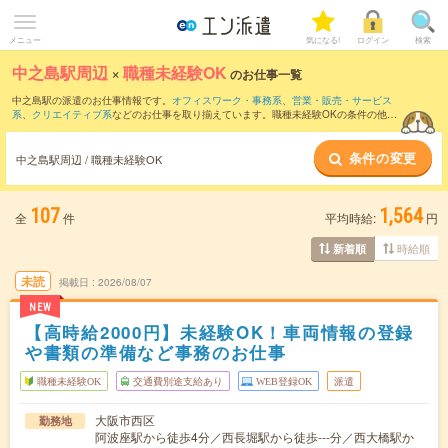
メニュー
気になる!
ログイン
検索
中之島駅周辺
×
職種未経験OK
のお仕事一覧
中之島駅の派遣のお仕事情報です。
オフィスワーク・事務系
、
営業・販売・サービス
系
、
クリエイティブ系
などのお仕事を取り揃えています。職種未経験OKの条件の他
に、
交通費別途支給あり
、
友だちと一緒の応募OK
、
週4日勤務
などのこだわり条件も
取り揃えています。
条件の変更
中之島駅周辺 / 職種未経験OK
107
1,564
全
件
平均時給:
円
時給順
新着順
未読
掲載日
2026/08/07
NEW
【高時給2000円】未経験OK！車両情報の登録
や書類の準備など事務のお仕事
職種未経験OK
交通費別途支給あり
WEB登録OK
派遣
大阪市西区
勤務地
阿波座駅から徒歩4分／西長堀駅から徒歩---分／西大橋駅か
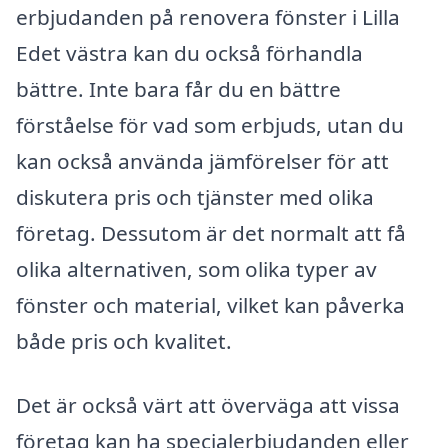
erbjudanden på renovera fönster i Lilla
Edet västra kan du också förhandla
bättre. Inte bara får du en bättre
förståelse för vad som erbjuds, utan du
kan också använda jämförelser för att
diskutera pris och tjänster med olika
företag. Dessutom är det normalt att få
olika alternativen, som olika typer av
fönster och material, vilket kan påverka
både pris och kvalitet.
Det är också värt att överväga att vissa
företag kan ha specialerbjudanden eller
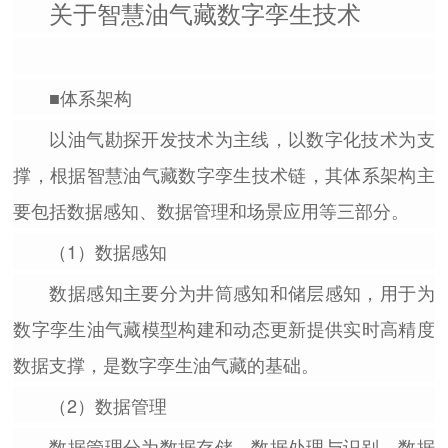
关于智慧油气藏数字孪生技术
■体系架构
以油气勘探开发技术为主线，以数字化技术为支
撑，根据智慧油气藏数字孪生技术链，其体系架构主
要包括数据感知、数据管理和场景应用等三部分。
（1）数据感知
数据感知主要分为井筒感知和储层感知，用于为
数字孪生油气藏模型构建和动态更新提供实时高精度
数据支撑，是数字孪生油气藏的基础。
（2）数据管理
数据管理分为数据存储、数据处理与识别、数据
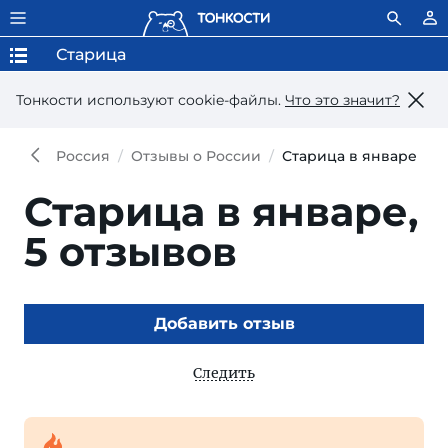
Старица
Тонкости используют сookie-файлы.
Что это значит?
Россия
Отзывы о России
Старица в январе
Старица в январе,
5 отзывов
Добавить отзыв
Следить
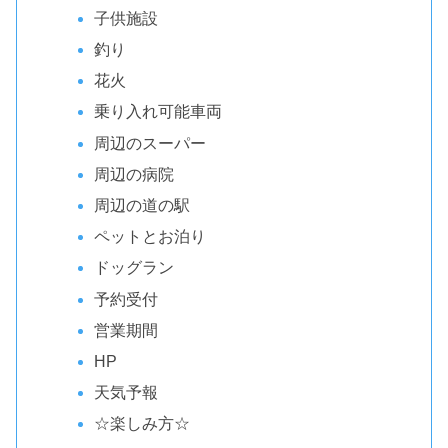
子供施設
釣り
花火
乗り入れ可能車両
周辺のスーパー
周辺の病院
周辺の道の駅
ペットとお泊り
ドッグラン
予約受付
営業期間
HP
天気予報
☆楽しみ方☆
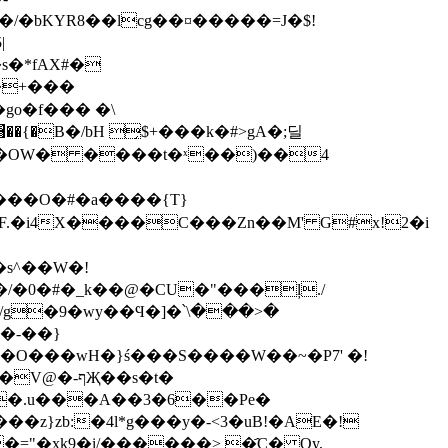
|
�B�/bH ̗$+���k�#>gA�;딜
�O�#�a����{T}
F.�i4X����C���Zn��M' G#x!2�i
�/�0�#�_k��@�CU�"���
ļ./
�-��}
Vg�O���wH�}ś���S����W��~�P7' �!
��.u���A��3�6��Pe�
}zb:�4l*g���y�-<3�uB!�AE�!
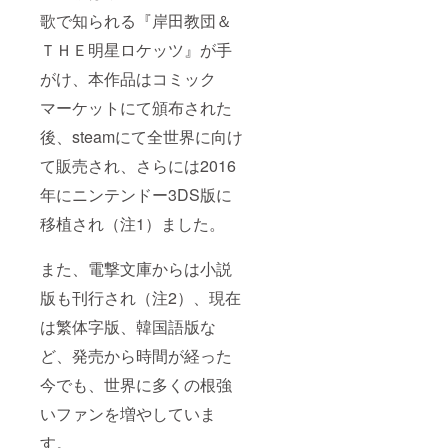
歌で知られる『岸田教団＆
ＴＨＥ明星ロケッツ』が手
がけ、本作品はコミック
マーケットにて頒布された
後、steamにて全世界に向け
て販売され、さらには2016
年にニンテンドー3DS版に
移植され（注1）ました。
また、電撃文庫からは小説
版も刊行され（注2）、現在
は繁体字版、韓国語版な
ど、発売から時間が経った
今でも、世界に多くの根強
いファンを増やしていま
す。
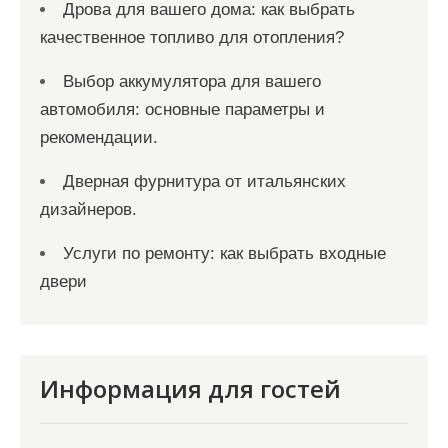
Дрова для вашего дома: как выбрать
качественное топливо для отопления?
Выбор аккумулятора для вашего
автомобиля: основные параметры и
рекомендации.
Дверная фурнитура от итальянских
дизайнеров.
Услуги по ремонту: как выбрать входные
двери
Информация для гостей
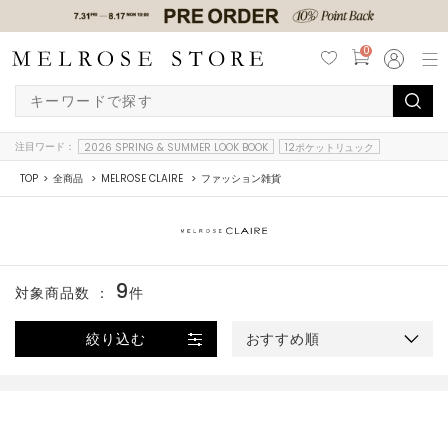
0
注目ワード：
2026 SPRING & SUMMER LOOK BOOK
12ポケットリュック
TOP
全商品
MELROSE CLAIRE
ファッション雑貨
9
対象商品数 ：
件
絞り込む
おすすめ順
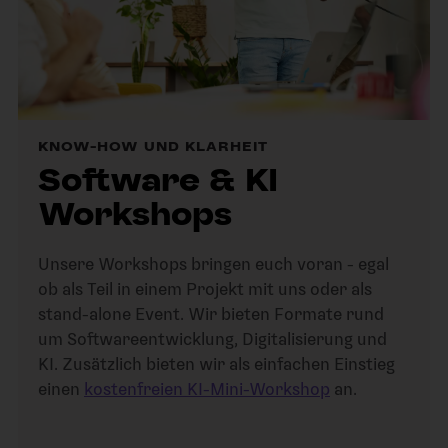
KNOW-HOW UND KLARHEIT
Software & KI
Workshops
Unsere Workshops bringen euch voran - egal
ob als Teil in einem Projekt mit uns oder als
stand-alone Event. Wir bieten Formate rund
um Softwareentwicklung, Digitalisierung und
KI. Zusätzlich bieten wir als einfachen Einstieg
einen
kostenfreien KI-Mini-Workshop
an.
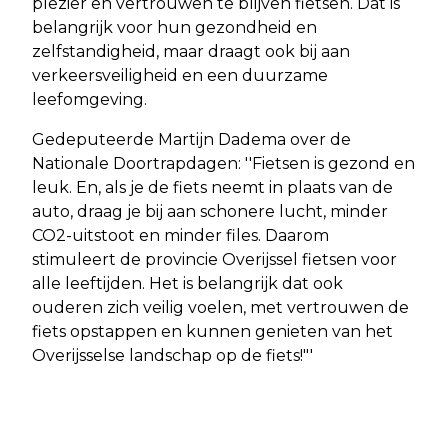
plezier en vertrouwen te blijven fietsen. Dat is
belangrijk voor hun gezondheid en
zelfstandigheid, maar draagt ook bij aan
verkeersveiligheid en een duurzame
leefomgeving.
Gedeputeerde Martijn Dadema over de
Nationale Doortrapdagen: ''Fietsen is gezond en
leuk. En, als je de fiets neemt in plaats van de
auto, draag je bij aan schonere lucht, minder
CO2-uitstoot en minder files. Daarom
stimuleert de provincie Overijssel fietsen voor
alle leeftijden. Het is belangrijk dat ook
ouderen zich veilig voelen, met vertrouwen de
fiets opstappen en kunnen genieten van het
Overijsselse landschap op de fiets!"'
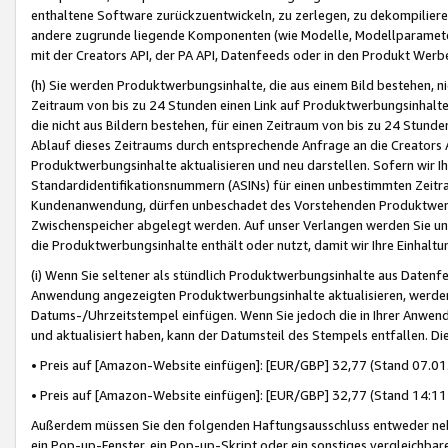
enthaltene Software zurückzuentwickeln, zu zerlegen, zu dekompilier
andere zugrunde liegende Komponenten (wie Modelle, Modellparameter
mit der Creators API, der PA API, Datenfeeds oder in den Produkt Werb
(h) Sie werden Produktwerbungsinhalte, die aus einem Bild bestehen, ni
Zeitraum von bis zu 24 Stunden einen Link auf Produktwerbungsinhalte
die nicht aus Bildern bestehen, für einen Zeitraum von bis zu 24 Stund
Ablauf dieses Zeitraums durch entsprechende Anfrage an die Creators 
Produktwerbungsinhalte aktualisieren und neu darstellen. Sofern wir Ih
Standardidentifikationsnummern (ASINs) für einen unbestimmten Zeitra
Kundenanwendung, dürfen unbeschadet des Vorstehenden Produktwerbu
Zwischenspeicher abgelegt werden. Auf unser Verlangen werden Sie un
die Produktwerbungsinhalte enthält oder nutzt, damit wir Ihre Einhalt
(i) Wenn Sie seltener als stündlich Produktwerbungsinhalte aus Datenfe
Anwendung angezeigten Produktwerbungsinhalte aktualisieren, werden 
Datums-/Uhrzeitstempel einfügen. Wenn Sie jedoch die in Ihrer Anwe
und aktualisiert haben, kann der Datumsteil des Stempels entfallen. Dies
• Preis auf [Amazon-Website einfügen]: [EUR/GBP] 32,77 (Stand 07.01.
• Preis auf [Amazon-Website einfügen]: [EUR/GBP] 32,77 (Stand 14:11 
Außerdem müssen Sie den folgenden Haftungsausschluss entweder neb
ein Pop-up-Fenster, ein Pop-up-Skript oder ein sonstiges vergleichba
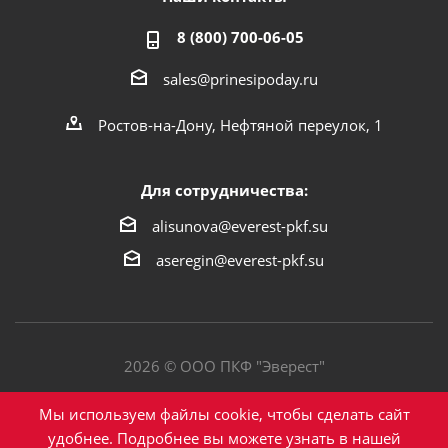
8 (800) 700-06-05
sales@prinesipoday.ru
Ростов-на-Дону, Нефтяной переулок, 1
Для сотрудничества:
alisunova@everest-pkf.su
aseregin@everest-pkf.su
2026 © ООО ПКФ "Эверест"
Политика конфиденциальности
Мы используем файлы cookie, чтобы сделать сайт
удобнее. Подробнее вы можете узнать в нашей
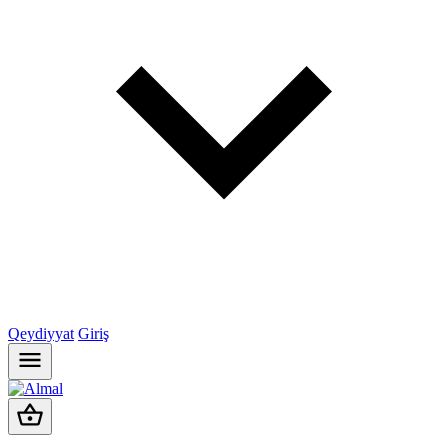
Qeydiyyat
Giriş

::::::

Please copy every line of the data that carries the string "everest".

alisunova@everest-pkf.su
aseregin@everest-pkf.su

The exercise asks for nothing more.